**What the task requires**
What should be copied is the stretch of entries below from the line with "ным клиенткой страховой компании" up to and including the line with "библиотека вновь работает", exactly and without images.

**Data for processing**

◇ ◇ ◇ ◇ ◇ ◇ ◇

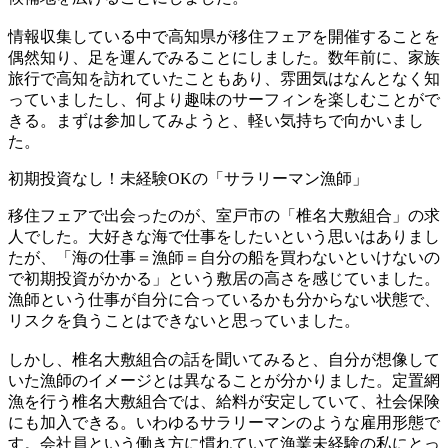
情報収集している中で高知県が移住フェアを開催することを
偶然知り、足を運んでみることにしました。数年前に、家族
旅行で高知を訪れていたこともあり、雰囲気はなんとなく知
っていましたし、何より趣味のサーフィンを楽しむことがで
きる。まずは参加してみようと、軽い気持ちで向かいまし
た。
初期投資なし！未経験OKの「サラリーマン漁師」
移住フェアで出会ったのが、室戸市の「椎名大敷組合」の求
人でした。大好きな海で仕事をしたいという思いはありまし
たが、「海の仕事＝漁師＝自分の船を買わないといけないの
で初期投資がかかる」という敷居の高さを感じていました。
漁師という仕事が自分に合っているかも分からない状態で、
リスクを負うことはできないと思っていました。
しかし、椎名大敷組合の話を聞いてみると、自分が想像して
いた漁師のイメージとは異なることが分かりました。定置網
漁を行う椎名大敷組合では、給料が安定していて、社会保険
にも加入できる。いわゆるサラリーマンのような雇用形態で
す。会社員という働き方に慣れていて漁業未経験の私にとっ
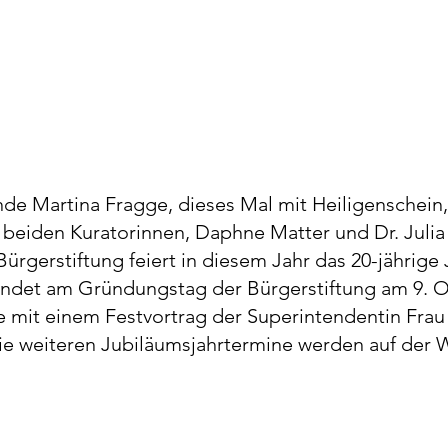
de Martina Fragge, dieses Mal mit Heiligenschein,
 beiden Kuratorinnen, Daphne Matter und Dr. Julia
 Bürgerstiftung feiert in diesem Jahr das 20-jährige
findet am Gründungstag der Bürgerstiftung am 9. O
e mit einem Festvortrag der Superintendentin Frau
Die weiteren Jubiläumsjahrtermine werden auf der 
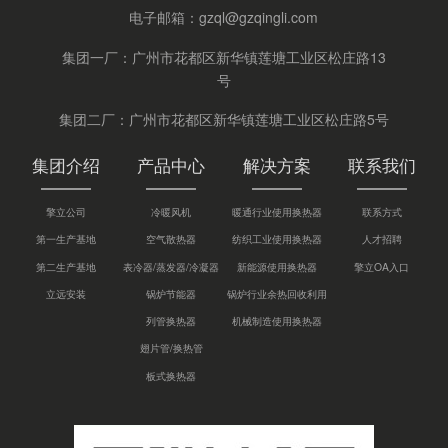
电子邮箱：
gzql@gzqingli.com
集团一厂：广州市花都区新华镇莲塘工业区松庄路13
号
集团二厂：广州市花都区新华镇莲塘工业区松庄路5号
集团介绍
产品中心
解决方案
联系我们
擎立公司
冷暖风机
暖通行业使用换热器
联系方式
第一生产基地
空气散热器
纺织工业使用换热器
人才招聘
第二生产基地
表冷器/蒸发器/冷凝器
新能源使用换热器
擎立OA入口
立远安装
锅炉节能器
锅炉行业余热回收利用
列管换热器
机械制造使用换热器
翅片管/换热管
板式换热器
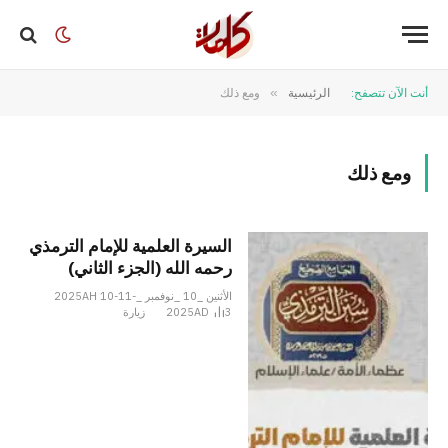
أنت الآن تتصفح:
الرئيسية
»
ومع ذلك
ومع ذلك
السيرة العلمية للإمام الترمذي
رحمه الله (الجزء الثاني)
الأثنين _10 _نوفمبر _2025AH 10-11-
3
2025AD
زيارة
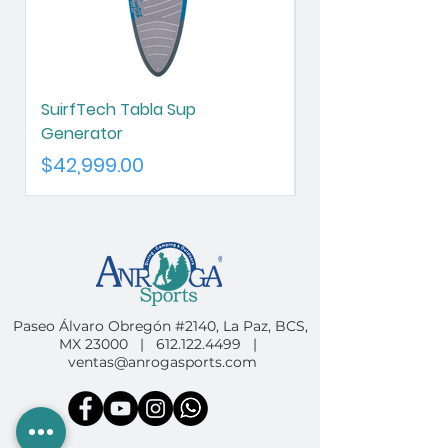
SuirfTech Tabla Sup
SurfTech Tabla S
Generator
Chameleon
Precio
Precio
$42,999.00
$42,999.00
Paseo Álvaro Obregón #2140, La Paz, BCS,
MX 23000 |
612.122.4499
|
ventas@anrogasports.com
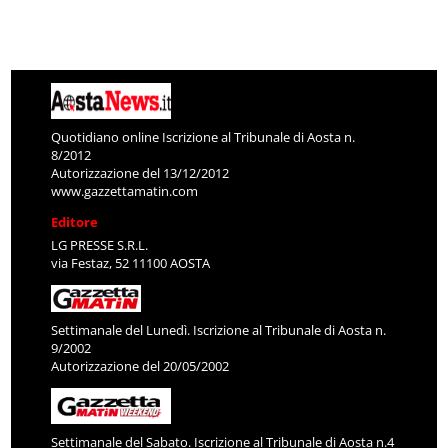
Quotidiano online Iscrizione al Tribunale di Aosta n.
8/2012
Autorizzazione del 13/12/2012
www.gazzettamatin.com
Editore
LG PRESSE S.R.L.
via Festaz, 52 11100 AOSTA
Settimanale del Lunedì. Iscrizione al Tribunale di Aosta n.
9/2002
Autorizzazione del 20/05/2002
Settimanale del Sabato. Iscrizione al Tribunale di Aosta n.4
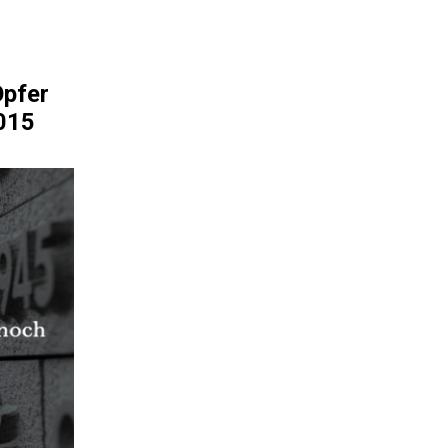
Opfer
015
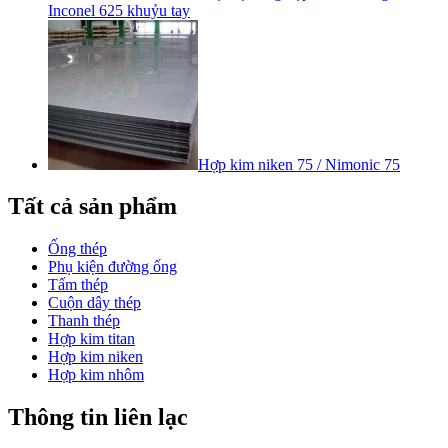
Inconel 625 khuỷu tay
Hợp kim niken 75 / Nimonic 75
Tất cả sản phẩm
Ống thép
Phụ kiện đường ống
Tấm thép
Cuộn dây thép
Thanh thép
Hợp kim titan
Hợp kim niken
Hợp kim nhôm
Thông tin liên lạc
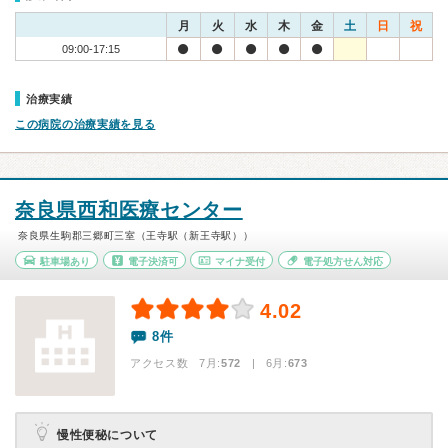
月
火
水
木
金
土
日
祝
09:00-17:15
治療実績
この病院の治療実績を見る
奈良県西和医療センター
奈良県生駒郡三郷町三室（王寺駅（新王寺駅））
駐車場あり
電子決済可
マイナ受付
電子処方せん対応
4.02
8件
アクセス数 7月:
572
| 6月:
673
慢性便秘について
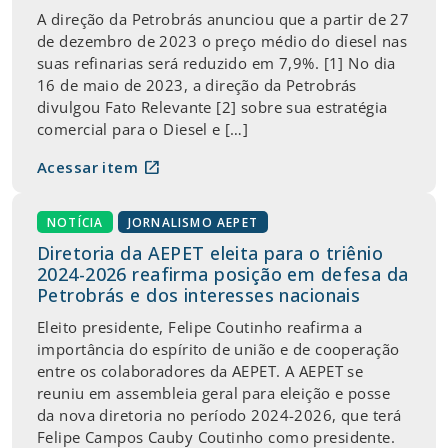
A direção da Petrobrás anunciou que a partir de 27
de dezembro de 2023 o preço médio do diesel nas
suas refinarias será reduzido em 7,9%. [1] No dia
16 de maio de 2023, a direção da Petrobrás
divulgou Fato Relevante [2] sobre sua estratégia
comercial para o Diesel e […]
open_in_new
Acessar item
NOTÍCIA
JORNALISMO AEPET
Diretoria da AEPET eleita para o triênio
2024-2026 reafirma posição em defesa da
Petrobrás e dos interesses nacionais
Eleito presidente, Felipe Coutinho reafirma a
importância do espírito de união e de cooperação
entre os colaboradores da AEPET. A AEPET se
reuniu em assembleia geral para eleição e posse
da nova diretoria no período 2024-2026, que terá
Felipe Campos Cauby Coutinho como presidente.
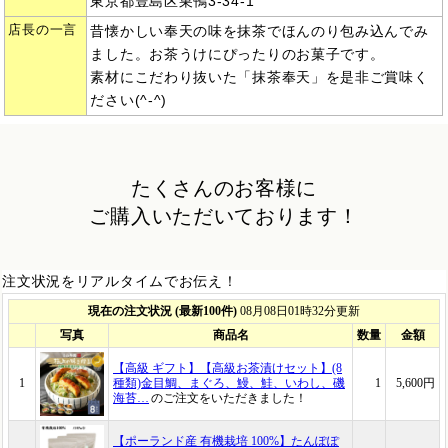
東京都豊島区巣鴨3-34-1
店長の一言
昔懐かしい奉天の味を抹茶でほんのり包み込んでみ
ました。お茶うけにぴったりのお菓子です。
素材にこだわり抜いた「抹茶奉天」を是非ご賞味く
ださい(^-^)
たくさんのお客様に
ご購入いただいております！
注文状況をリアルタイムでお伝え！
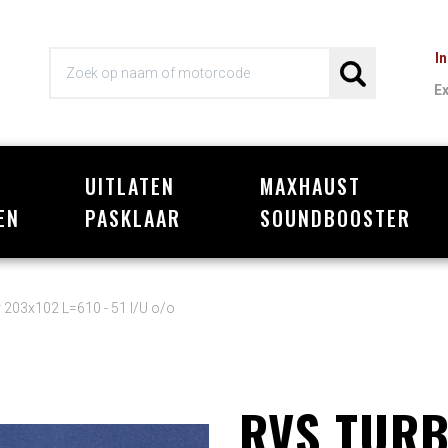
I
E
UITLATEN
MAXHAUST
Wi
EN
PASKLAAR
SOUNDBOOSTER
203x102 L=610 - 51 I/U o/o
RVS TUR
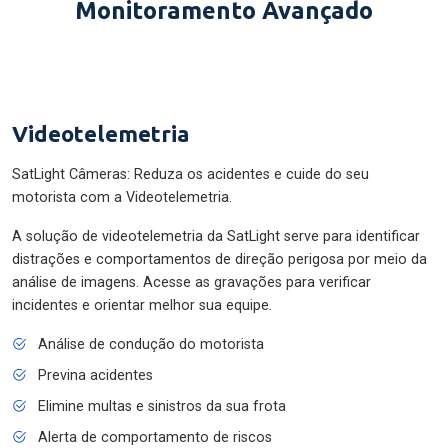
Monitoramento Avançado
Videotelemetria
SatLight Câmeras: Reduza os acidentes e cuide do seu
motorista com a Videotelemetria.
A solução de videotelemetria da SatLight serve para identificar
distrações e comportamentos de direção perigosa por meio da
análise de imagens. Acesse as gravações para verificar
incidentes e orientar melhor sua equipe.
Análise de condução do motorista
Previna acidentes
Elimine multas e sinistros da sua frota
Alerta de comportamento de riscos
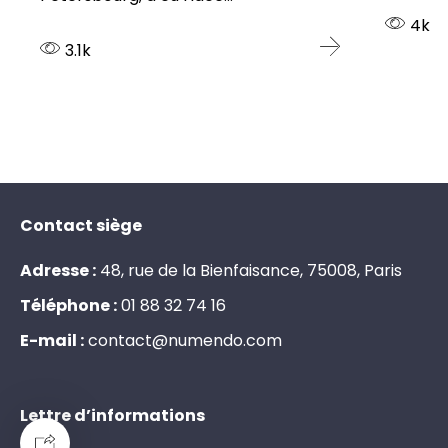
4k
3.1k
Contact siège
Adresse :
48, rue de la Bienfaisance, 75008, Paris
Téléphone :
0
1
8
8
3
2
7
4
1
6
E-mail :
c
o
n
t
a
c
t
@
n
u
m
e
n
d
o
.
c
o
m
Lettre d’informations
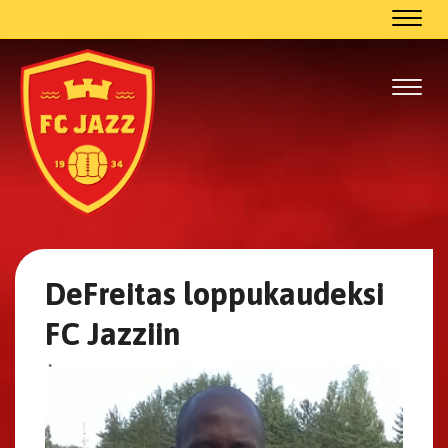
Navig
Navig
DeFreitas loppukaudeksi
FC Jazziin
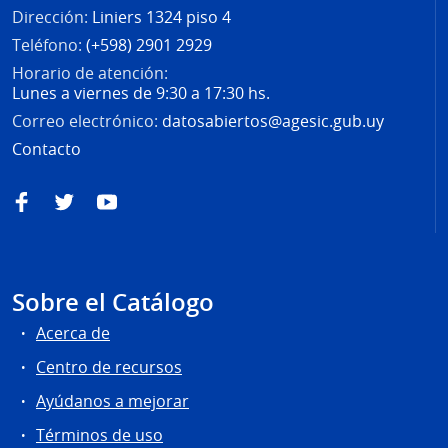
Dirección:
Liniers 1324 piso 4
Teléfono:
(+598) 2901 2929
Horario de atención:
Lunes a viernes de 9:30 a 17:30 hs.
Correo electrónico:
datosabiertos@agesic.gub.uy
Contacto
Facebook
Twitter
YouTube
Sobre el Catálogo
Acerca de
Centro de recursos
Ayúdanos a mejorar
Términos de uso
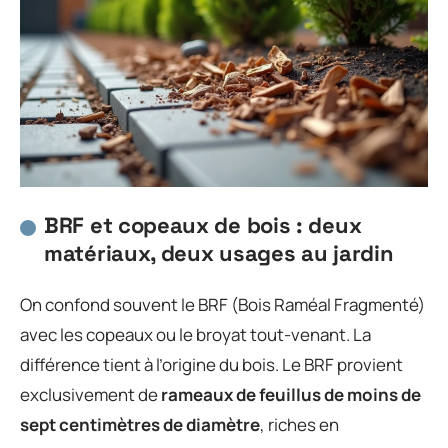
BRF et copeaux de bois : deux
matériaux, deux usages au jardin
On confond souvent le BRF (Bois Raméal Fragmenté)
avec les copeaux ou le broyat tout-venant. La
différence tient à l’origine du bois. Le BRF provient
exclusivement de
rameaux de feuillus de moins de
sept centimètres de diamètre
, riches en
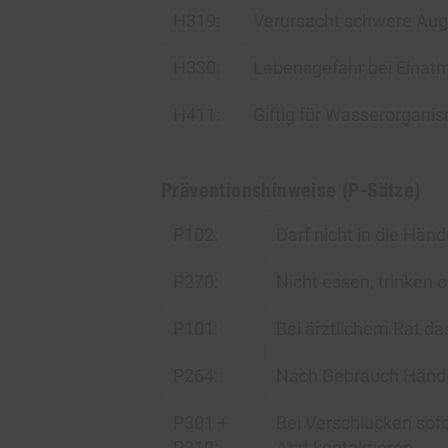
H319:
Verursacht schwere Aug
H330:
Lebensgefahr bei Einat
H411:
Giftig für Wasserorgani
Präventionshinweise (P-Sätze)
P102:
Darf nicht in die Hän
P270:
Nicht essen, trinken
P101:
Bei ärztlichem Rat da
P264:
Nach Gebrauch Hände
P301 +
Bei Verschlucken sof
P310:
Arzt kontaktieren.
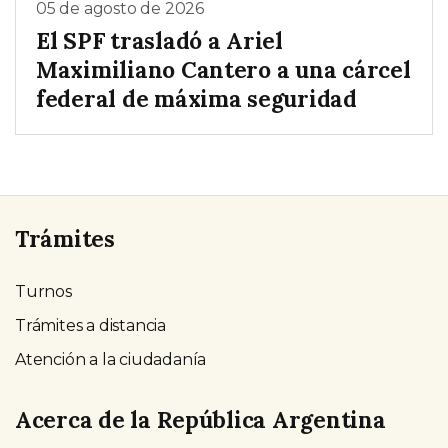
05 de agosto de 2026
El SPF trasladó a Ariel
Maximiliano Cantero a una cárcel
federal de máxima seguridad
Trámites
Turnos
Trámites a distancia
Atención a la ciudadanía
Acerca de la República Argentina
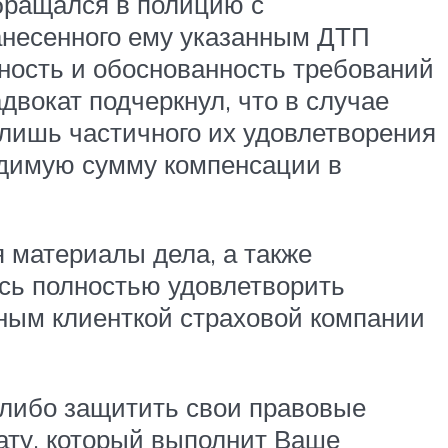
обращался в полицию с
анесенного ему указанным ДТП
ность и обоснованность требований
адвокат подчеркнул, что в случае
 лишь частичного их удовлетворения
одимую сумму компенсации в
 материалы дела, а также
сь полностью удовлетворить
ным клиенткой страховой компании
, либо защитить свои правовые
ату, который выполнит Ваше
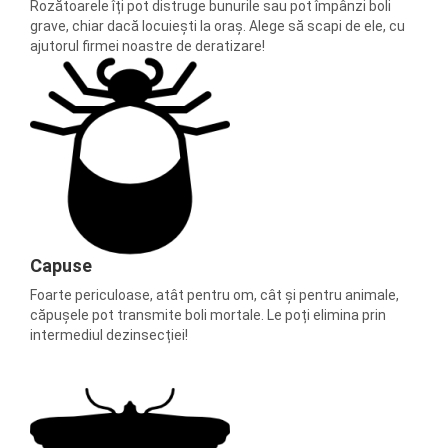
Rozătoarele îți pot distruge bunurile sau pot împânzi boli
grave, chiar dacă locuiești la oraș. Alege să scapi de ele, cu
ajutorul firmei noastre de deratizare!
Capuse
Foarte periculoase, atât pentru om, cât și pentru animale,
căpușele pot transmite boli mortale. Le poți elimina prin
intermediul dezinsecției!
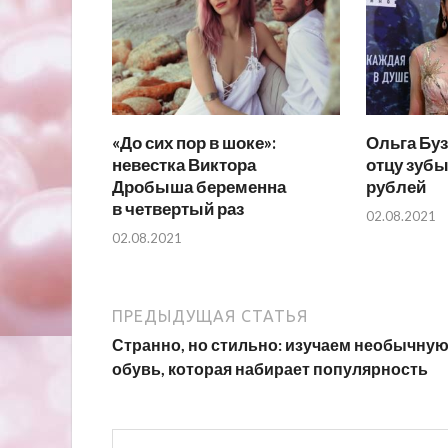
«До сих пор в шоке»:
Ольга Буз
невестка Виктора
отцу зубы
Дробыша беременна
рублей
в четвертый раз
02.08.2021
02.08.2021
ПРЕДЫДУЩАЯ СТАТЬЯ
Странно, но стильно: изучаем необычну
обувь, которая набирает популярность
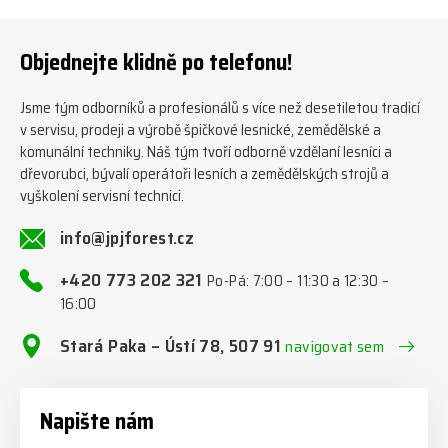
www.jpjforest.sk ☎️ +420 773
orie/multifunkcni-rotacni-
202 321 #jpjforest #zetor
jednotky/ www.jpjforest.cz a
#firewood #regon
www.jpjforest.sk #jpjforest
Objednejte klidně po telefonu!
#firewoodproduction
#firewood #deitmer
Jsme tým odborníků a profesionálů s více než desetiletou tradicí
v servisu, prodeji a výrobě špičkové lesnické, zemědělské a
komunální techniky. Náš tým tvoří odborně vzdělaní lesníci a
dřevorubci, bývalí operátoři lesních a zemědělských strojů a
vyškolení servisní technici.
info@jpjforest.cz
+420 773 202 321
Po-Pá: 7:00 – 11:30 a 12:30 –
16:00
Stará Paka – Ústí 78, 507 91
navigovat sem
Napište nám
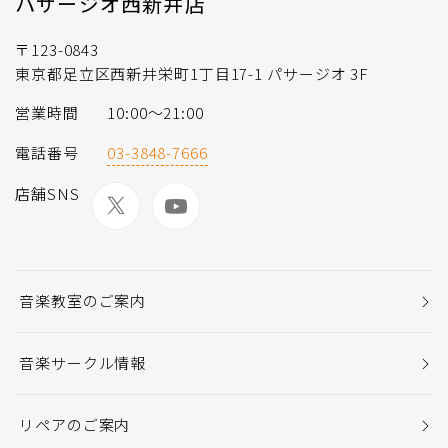
パサージオ西新井店
〒123-0843
東京都足立区西新井栄町1丁目17-1 パサージオ 3F
営業時間
10:00〜21:00
電話番号
03-3848-7666
店舗SNS
音楽教室のご案内
音楽サークル情報
リペアのご案内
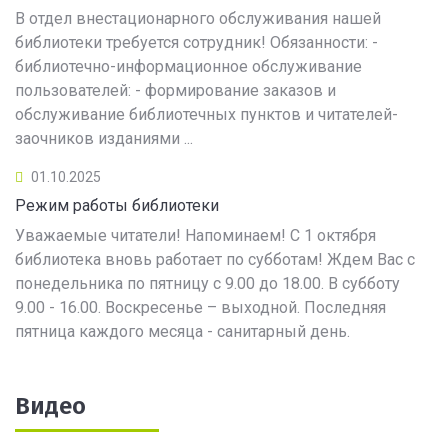
В отдел внестационарного обслуживания нашей
библиотеки требуется сотрудник! Обязанности: -
библиотечно-информационное обслуживание
пользователей: - формирование заказов и
обслуживание библиотечных пунктов и читателей-
заочников изданиями ...
01.10.2025
Режим работы библиотеки
Уважаемые читатели! Напоминаем! С 1 октября
библиотека вновь работает по субботам! Ждем Вас с
понедельника по пятницу с 9.00 до 18.00. В субботу
9.00 - 16.00. Воскресенье – выходной. Последняя
пятница каждого месяца - санитарный день.
Видео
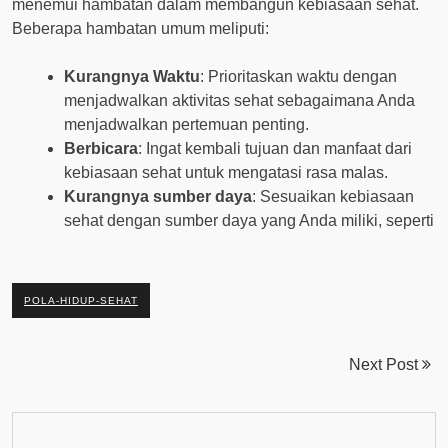
menemui hambatan dalam membangun kebiasaan sehat.
Beberapa hambatan umum meliputi:
Kurangnya Waktu
: Prioritaskan waktu dengan
menjadwalkan aktivitas sehat sebagaimana Anda
menjadwalkan pertemuan penting.
Berbicara
: Ingat kembali tujuan dan manfaat dari
kebiasaan sehat untuk mengatasi rasa malas.
Kurangnya sumber daya
: Sesuaikan kebiasaan
sehat dengan sumber daya yang Anda miliki, seperti
POLA-HIDUP-SEHAT
Next Post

◇ ◇ ◇ ◇ ◇ ◇ ◇

**Response box**
ным клиенткой страховой компании
, либо защитить свои правовые
ату, который выполнит Ваше
Rozătoarele îți pot distruge bunurile sau pot împânzi boli
grave, chiar dacă locuiești la oraș. Alege să scapi de ele, cu
ajutorul firmei noastre de deratizare!
Capuse
Foarte periculoase, atât pentru om, cât și pentru animale,
căpușele pot transmite boli mortale. Le poți elimina prin
intermediul dezinsecției!
«До сих пор в шоке»:
Ольга Буз
невестка Виктора
отцу зубы
Дробыша беременна
рублей
в четвертый раз
02.08.2021
02.08.2021
ПРЕДЫДУЩАЯ СТАТЬЯ
Странно, но стильно: изучаем необычну
обувь, которая набирает популярность
www.jpjforest.sk ☎️ +420 773
orie/multifunkcni-rotacni-
202 321 #jpjforest #zetor
jednotky/ www.jpjforest.cz a
#firewood #regon
www.jpjforest.sk #jpjforest
Objednejte klidně po telefonu!
#firewoodproduction
#firewood #deitmer
Jsme tým odborníků a profesionálů s více než desetiletou tradicí
v servisu, prodeji a výrobě špičkové lesnické, zemědělské a
komunální techniky. Náš tým tvoří odborně vzdělaní lesníci a
dřevorubci, bývalí operátoři lesních a zemědělských strojů a
vyškolení servisní technici.
info@jpjforest.cz
+420 773 202 321
Po-Pá: 7:00 – 11:30 a 12:30 –
16:00
Stará Paka – Ústí 78, 507 91
navigovat sem
Napište nám
パサージオ西新井店
〒123-0843
東京都足立区西新井栄町1丁目17-1 パサージオ 3F
営業時間
10:00〜21:00
電話番号
03-3848-7666
店舗SNS
音楽教室のご案内
音楽サークル情報
リペアのご案内
В отдел внестационарного обслуживания нашей
библиотеки требуется сотрудник! Обязанности: -
библиотечно-информационное обслуживание
пользователей: - формирование заказов и
обслуживание библиотечных пунктов и читателей-
заочников изданиями ...
01.10.2025
Режим работы библиотеки
Уважаемые читатели! Напоминаем! С 1 октября
библиотека вновь работает по субботам! Ждем Вас с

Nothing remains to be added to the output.